Le pays environnant, merveilleusement arrosé par une multitude de cours d’eau, dont le principal est l’Arselar qui limitait la ville au sud, produisait sans effort une grande quantité de riz, et c’est pourquoi Dumas en avait accepté l’acquisition, pour suppléer aux disettes assez fréquentes des environs de Pondichéry, où les terres sont moins naturellement irriguées.

La possession de Karikal, ne donna pas d’abord les résultats espérés[8] ; pendant de longues années il fallut se disputer avec le roi de Tanjore et même lui faire la guerre et durant ce temps il n’y eut aucun commerce. Au mois de janvier 1742, on se querellait avec lui au sujet d’une somme de 500 pagodes qu’il prétendait lui être due. Le conseiller Février, directeur de Karikal, avait beau montrer les reçus ; on lui répondait que n’ayant pas le cachet du roi, ils n’étaient pas signés des personnes compétentes. La somme étant assez modique, Février était d’avis de céder ; sans s’y opposer absolument, Dupleix recommanda de traîner les choses en longueur et, en attendant, de refuser. Par représailles, les gens du roi empêchèrent en mars la coupe du nelly dans nos aldées de nantissement, et chassèrent nos écrivains, chargés de surveiller les récoltes, avec menace de les tuer, s’ils résistaient.

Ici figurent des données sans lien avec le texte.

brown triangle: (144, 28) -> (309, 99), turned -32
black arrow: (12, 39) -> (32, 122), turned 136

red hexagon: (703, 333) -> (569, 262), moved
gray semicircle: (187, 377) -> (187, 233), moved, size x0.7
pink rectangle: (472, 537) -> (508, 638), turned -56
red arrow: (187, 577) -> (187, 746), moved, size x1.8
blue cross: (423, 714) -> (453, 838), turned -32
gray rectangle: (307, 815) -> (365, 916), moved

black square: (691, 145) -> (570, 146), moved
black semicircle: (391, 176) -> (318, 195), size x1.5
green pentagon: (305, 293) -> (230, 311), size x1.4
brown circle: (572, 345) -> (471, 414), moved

C’était une guerre en perspective. Un délégué du roi, Annapachetty, nous proposa un accommodement onéreux que Dupleix écarta. Février, qui n’avait que 139 blancs et 74 topas[9] pour défendre 36 aldées asses éloignées les unes des autres, était inquiet sur l’issue des événements ; Dupleix lui envoya en avril un petit détachement.

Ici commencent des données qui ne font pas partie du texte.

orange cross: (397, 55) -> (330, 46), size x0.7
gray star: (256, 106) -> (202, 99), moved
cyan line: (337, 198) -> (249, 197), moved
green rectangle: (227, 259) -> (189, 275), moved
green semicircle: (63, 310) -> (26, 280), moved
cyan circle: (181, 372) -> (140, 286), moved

Le mois suivant, le visiador de la ville, chargé de la police, se sauva dans l’espérance de nous intimider et invita les notables à le suivre. Février, averti à temps, en fit arrêter quatorze, par qui il fit rembourser toutes les dépenses supplémentaires auxquelles cet incident l’avait obligé. Le visiador revint peu de temps après, couvert par une amnistie.

En juin, le roi ne réclamait plus les 500 pagodes, mais une avance de quatre années de tribut, en sus du présent annuel de 2.000 pagodes que nous nous étions engagé à lui verser comme l’une des conditions de notre occupation. En retour il offrait de nous affermer les terres de Tirnoular et celles de Pologdam et d’échanger trois aldées assez éloignées contre quatre autres à proximité de Karikal.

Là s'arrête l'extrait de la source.